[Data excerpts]
┄┄┄┄┄┄┄┄┄┄
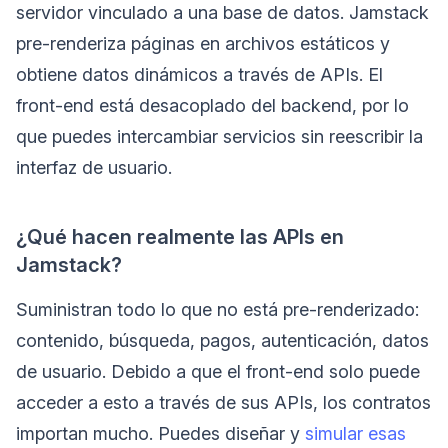
servidor vinculado a una base de datos. Jamstack
pre-renderiza páginas en archivos estáticos y
obtiene datos dinámicos a través de APIs. El
front-end está desacoplado del backend, por lo
que puedes intercambiar servicios sin reescribir la
interfaz de usuario.
¿Qué hacen realmente las APIs en
Jamstack?
Suministran todo lo que no está pre-renderizado:
contenido, búsqueda, pagos, autenticación, datos
de usuario. Debido a que el front-end solo puede
acceder a esto a través de sus APIs, los contratos
importan mucho. Puedes diseñar y
simular esas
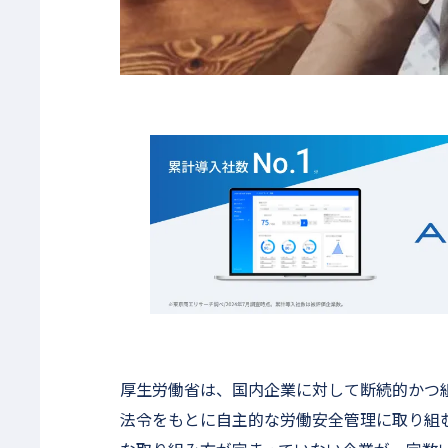
厚生労働省は、国内企業に対して断続的かつ
法令をもとに自主的な労働安全管理に取り組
┄┄┄┄┄┄┄┄┄┄
Starting at the line that contains "las APIs en", restate every line through the end of the records exactly as written, but leave the pictures out.

¿Qué hacen realmente las APIs en
Jamstack?
Suministran todo lo que no está pre-renderizado:
contenido, búsqueda, pagos, autenticación, datos
de usuario. Debido a que el front-end solo puede
acceder a esto a través de sus APIs, los contratos
importan mucho. Puedes diseñar y
simular esas
厚生労働省は、国内企業に対して断続的かつ
法令をもとに自主的な労働安全管理に取り組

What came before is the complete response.